_REQUIRED ACTION_:
Retype only what runs from the beginning of the data through the line with "yeni haklar içeren"; please omit the pictures and keep every line exact.

(Page-level text extractions)

BEGIN

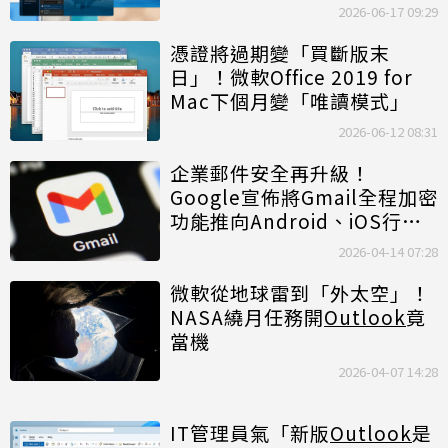
2026-06-17 09:29
憑證將過期變「買斷版末
日」！微軟Office 2019 for
Mac下個月變「唯讀模式」
2026-06-12 08:31
企業郵件安全再升級！
Google宣佈將Gmail全程加密
功能推向Android、iOS行動
平台
2026-04-14 07:28
微軟從地球雷到「外太空」！
NASA繞月任務開
Outlook
竟
當機
2026-04-07 14:28
IT管理員氣「新版
Outlook
是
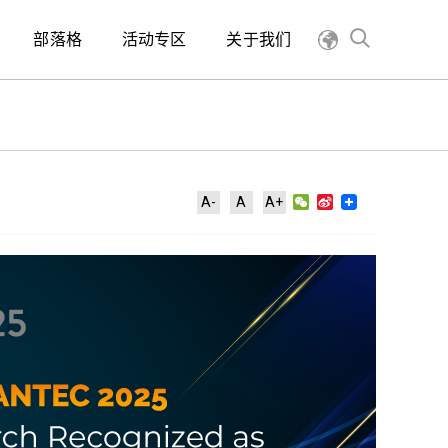
部落格
活动专区
关于我们
WeChat
Sina
A-
A
A+
Weibo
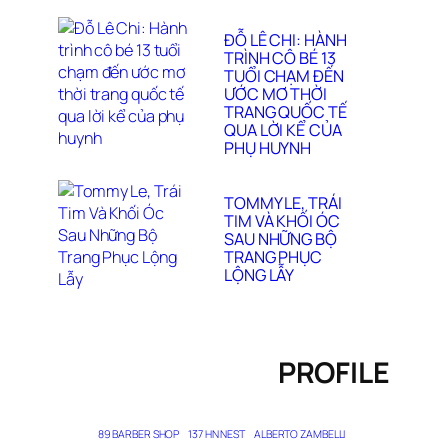
ĐỖ LÊ CHI: HÀNH
TRÌNH CÔ BÉ 13
TUỔI CHẠM ĐẾN
ƯỚC MƠ THỜI
TRANG QUỐC TẾ
QUA LỜI KỂ CỦA
PHỤ HUYNH
TOMMY LE, TRÁI
TIM VÀ KHỐI ÓC
SAU NHỮNG BỘ
TRANG PHỤC
LỘNG LẪY
PROFILE
89 BARBER SHOP
137 HN NEST
ALBERTO ZAMBELLI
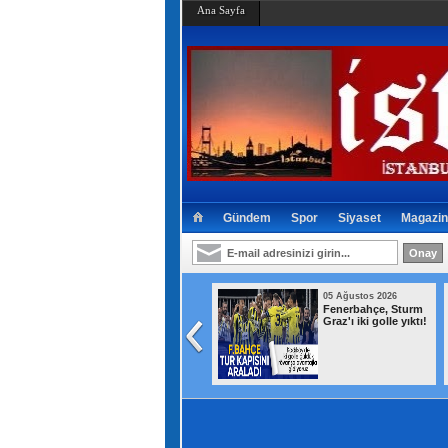
Ana Sayfa
Gündem
Spor
Siyaset
Magazin
05 Ağustos 2026
05 Ağustos 2026
Şehit ve gazilere
Fenerbahçe, Sturm
yeni haklar içeren
Graz'ı iki golle yıktı!
kanun teklifi
komisyondan geçti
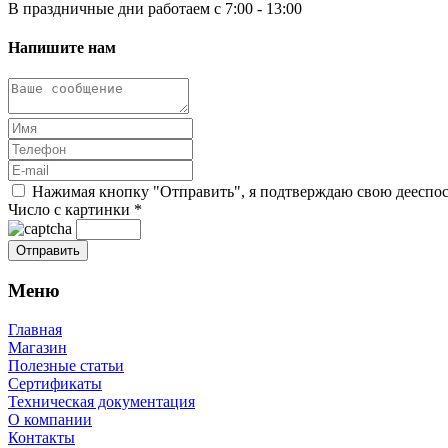
В праздничные дни работаем с 7:00 - 13:00
Напишите нам
Нажимая кнопку "Отправить", я подтверждаю свою дееспосо
Число с картинки
*
Меню
Главная
Магазин
Полезные статьи
Сертификаты
Техническая документация
О компании
Контакты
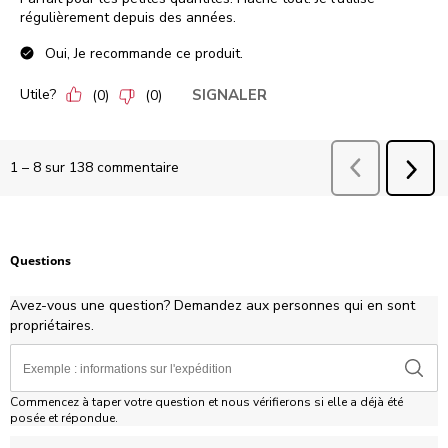
régulièrement depuis des années.
Oui, Je recommande ce produit.
Utile?
SIGNALER
(
0
)
(
0
)
Précédent
comm
1
–
8 sur 138
commentaire
SUI
COM
Questions
Avez-vous une question? Demandez aux personnes qui en sont
propriétaires.
Commencez à taper votre question et nous vérifierons si elle a déjà été
posée et répondue.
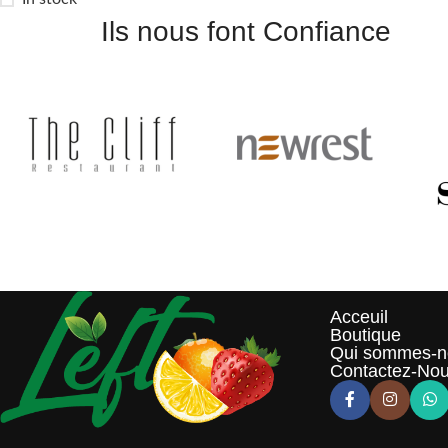
Ils nous font Confiance
Acceuil
Boutique
Qui sommes-n
Contactez-No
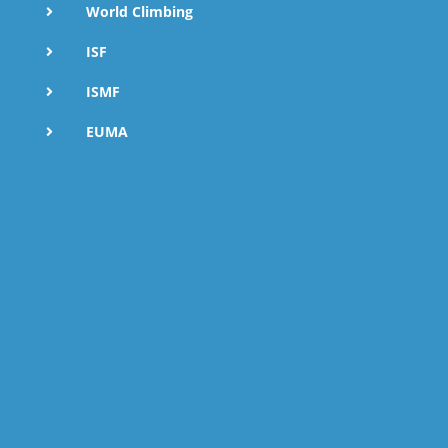
World Climbing
ISF
ISMF
EUMA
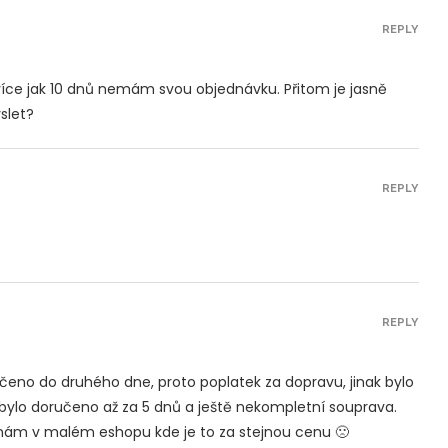
REPLY
více jak 10 dnů nemám svou objednávku. Přitom je jasně
slet?
REPLY
REPLY
čeno do druhého dne, proto poplatek za dopravu, jinak bylo
 bylo doručeno až za 5 dnů a ještě nekompletní souprava.
jednám v malém eshopu kde je to za stejnou cenu 🙁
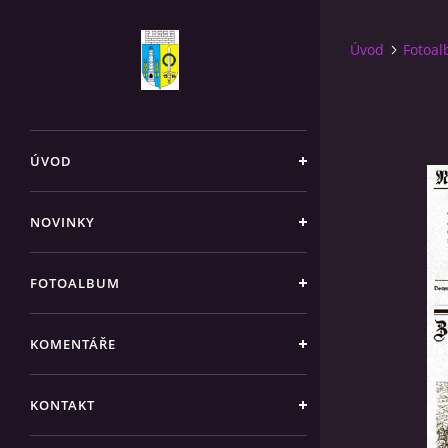
Úvod
Fotoa
ÚVOD
NOVINKY
FOTOALBUM
KOMENTÁŘE
KONTAKT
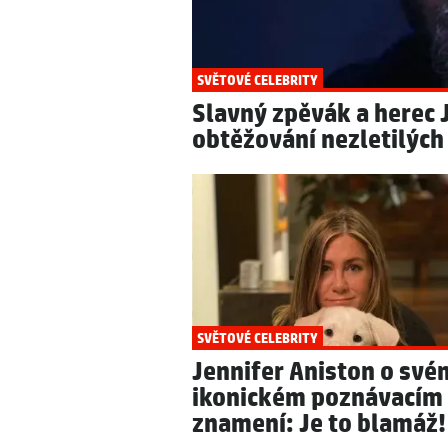
SVĚTOVÉ CELEBRITY
Slavný zpěvák a herec 
obtěžování nezletilých
SVĚTOVÉ CELEBRITY
Jennifer Aniston o své
ikonickém poznávacím
znamení: Je to blamáž!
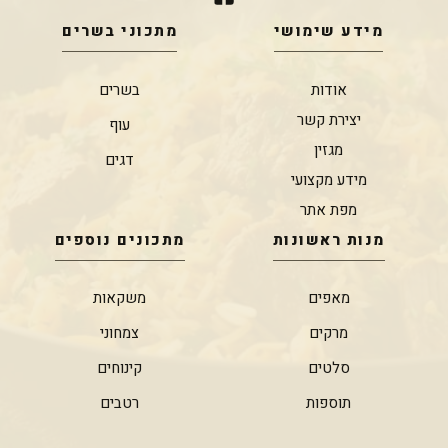
מידע שימושי
מתכוני בשרים
אודות
בשרים
יצירת קשר
עוף
מגזין
דגים
מידע מקצועי
מפת אתר
מנות ראשונות
מתכונים נוספים
מאפים
משקאות
מרקים
צמחוני
סלטים
קינוחים
תוספות
רטבים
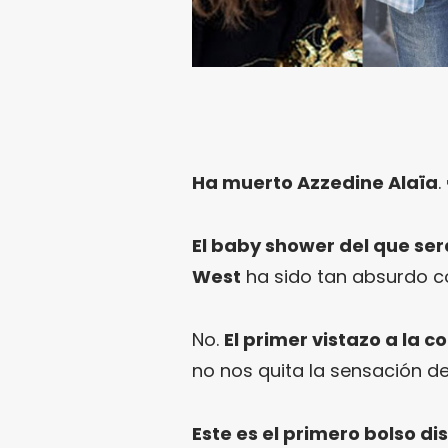
Ha muerto Azzedine Alaïa
.
El baby shower del que ser
West
ha sido tan absurdo c
No.
El primer vistazo a la c
no nos quita la sensación d
Este es el primero bolso d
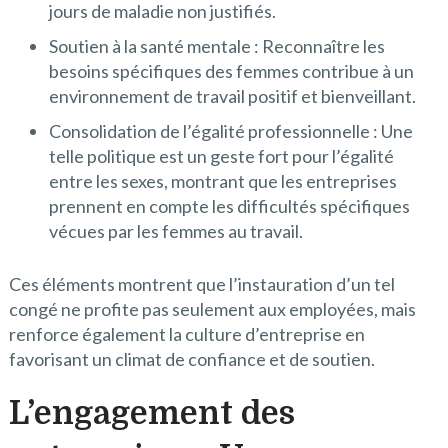
jours de maladie non justifiés.
Soutien à la santé mentale : Reconnaître les
besoins spécifiques des femmes contribue à un
environnement de travail positif et bienveillant.
Consolidation de l’égalité professionnelle : Une
telle politique est un geste fort pour l’égalité
entre les sexes, montrant que les entreprises
prennent en compte les difficultés spécifiques
vécues par les femmes au travail.
Ces éléments montrent que l’instauration d’un tel
congé ne profite pas seulement aux employées, mais
renforce également la culture d’entreprise en
favorisant un climat de confiance et de soutien.
L’engagement des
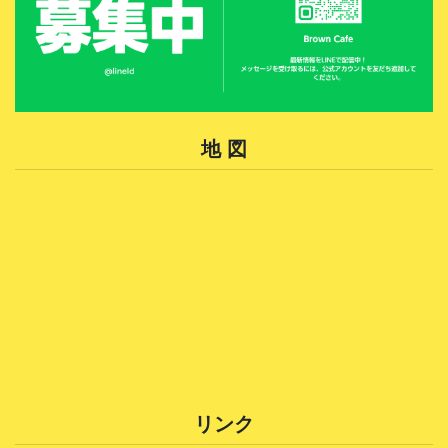
地 図
リンク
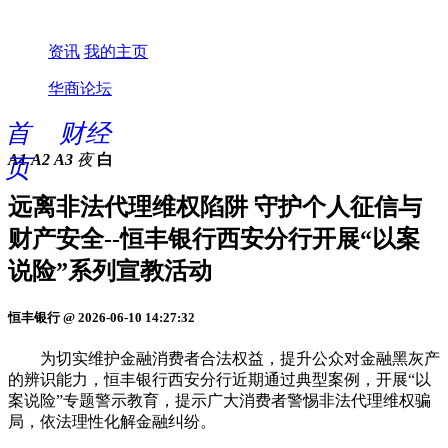
资讯
我的主页
华商论坛
首
财经
A1
A2
A3
夜
白
页
远离非法代理维权陷阱 守护个人征信与
财产安全--恒丰银行西安分行开展“以案
说险”系列宣教活动
恒丰银行 @ 2026-06-10 14:27:32
为切实维护金融消费者合法权益，提升公众对金融黑灰产
的辨识能力，恒丰银行西安分行近期通过典型案例，开展“以
案说险”专题警示教育，提示广大消费者警惕非法代理维权骗
局，依法理性化解金融纠纷。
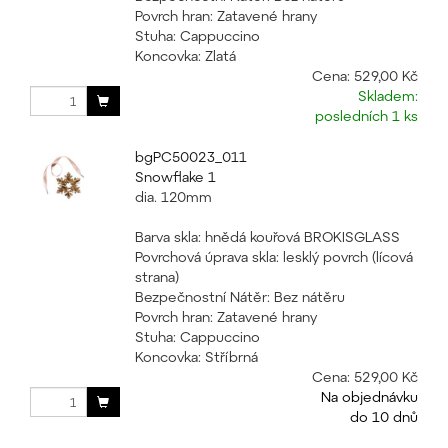
Povrch hran: Zatavené hrany
Stuha: Cappuccino
Koncovka: Zlatá
Cena:
529,00 Kč
Skladem:
posledních 1 ks
bgPC50023_011
Snowflake 1
dia. 120mm
Barva skla: hnědá kouřová BROKISGLASS
Povrchová úprava skla: lesklý povrch (lícová
strana)
Bezpečnostní Nátěr: Bez nátěru
Povrch hran: Zatavené hrany
Stuha: Cappuccino
Koncovka: Stříbrná
Cena:
529,00 Kč
Na objednávku
do 10 dnů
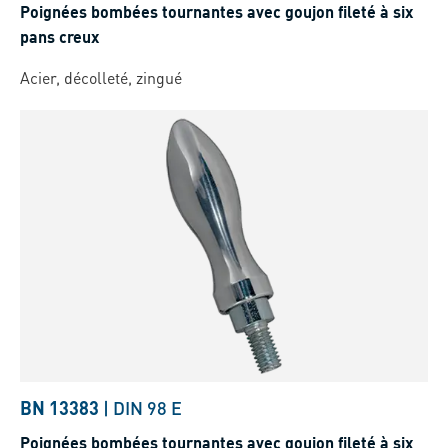
Poignées bombées tournantes avec goujon fileté à six
pans creux
Acier, décolleté, zingué
BN 13383
|
DIN 98 E
Poignées bombées tournantes avec goujon fileté à six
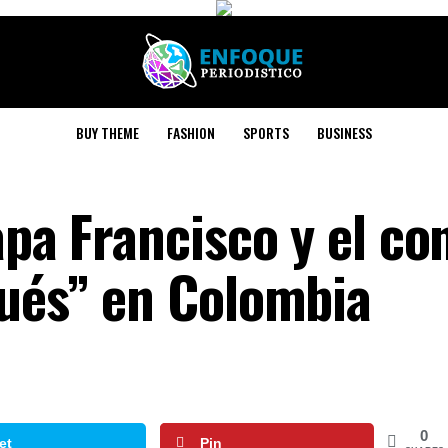
BUY THEME
FASHION
SPORTS
BUSINESS
apa Francisco y el con
pués” en Colombia
0
et
Pin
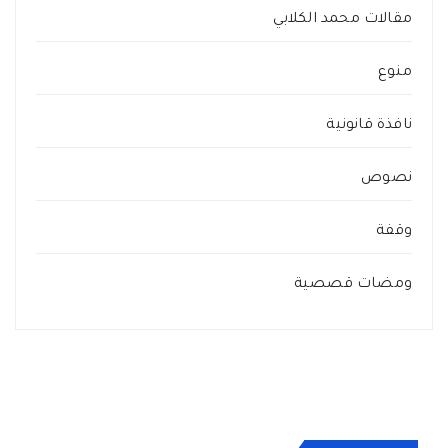
مقالات محمد الكلابي
منوع
نافذة قانونية
نصوص
وقفة
ومضات قصصية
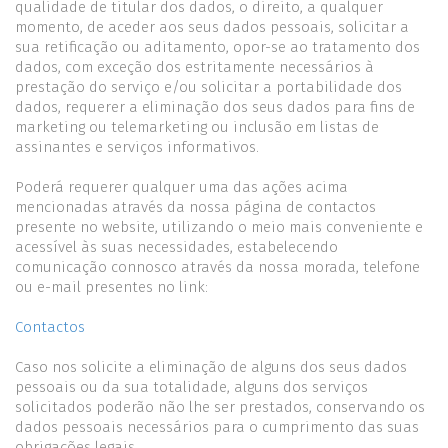
qualidade de titular dos dados, o direito, a qualquer
momento, de aceder aos seus dados pessoais, solicitar a
sua retificação ou aditamento, opor-se ao tratamento dos
dados, com exceção dos estritamente necessários à
prestação do serviço e/ou solicitar a portabilidade dos
dados, requerer a eliminação dos seus dados para fins de
marketing ou telemarketing ou inclusão em listas de
assinantes e serviços informativos.
Poderá requerer qualquer uma das ações acima
mencionadas através da nossa página de contactos
presente no website, utilizando o meio mais conveniente e
acessível às suas necessidades, estabelecendo
comunicação connosco através da nossa morada, telefone
ou e-mail presentes no link:
Contactos
Caso nos solicite a eliminação de alguns dos seus dados
pessoais ou da sua totalidade, alguns dos serviços
solicitados poderão não lhe ser prestados, conservando os
dados pessoais necessários para o cumprimento das suas
obrigações legais.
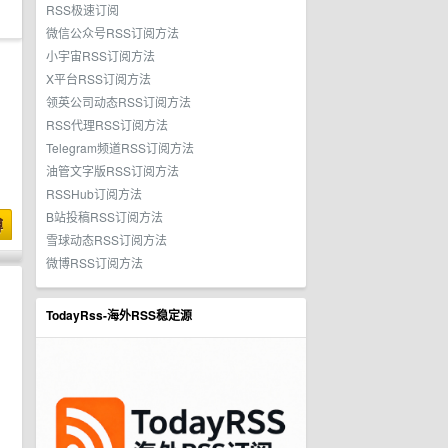
RSS极速订阅
微信公众号RSS订阅方法
小宇宙RSS订阅方法
X平台RSS订阅方法
领英公司动态RSS订阅方法
RSS代理RSS订阅方法
Telegram频道RSS订阅方法
油管文字版RSS订阅方法
RSSHub订阅方法
B站投稿RSS订阅方法
博
雪球动态RSS订阅方法
微博RSS订阅方法
TodayRss-海外RSS稳定源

END

_WORKED SOLUTION_:
2026-06-17 09:29
憑證將過期變「買斷版末
日」！微軟Office 2019 for
Mac下個月變「唯讀模式」
2026-06-12 08:31
企業郵件安全再升級！
Google宣佈將Gmail全程加密
功能推向Android、iOS行動
平台
2026-04-14 07:28
微軟從地球雷到「外太空」！
NASA繞月任務開
Outlook
竟
當機
2026-04-07 14:28
IT管理員氣「新版
Outlook
是
部落格
活动专区
关于我们
WeChat
Sina
A-
A
A+
Weibo
ĐỖ LÊ CHI: HÀNH
TRÌNH CÔ BÉ 13
TUỔI CHẠM ĐẾN
ƯỚC MƠ THỜI
TRANG QUỐC TẾ
QUA LỜI KỂ CỦA
PHỤ HUYNH
TOMMY LE, TRÁI
TIM VÀ KHỐI ÓC
SAU NHỮNG BỘ
TRANG PHỤC
LỘNG LẪY
PROFILE
89 BARBER SHOP
137 HN NEST
ALBERTO ZAMBELLI
Ana Sayfa
Gündem
Spor
Siyaset
Magazin
05 Ağustos 2026
05 Ağustos 2026
Şehit ve gazilere
Fenerbahçe, Sturm
yeni haklar içeren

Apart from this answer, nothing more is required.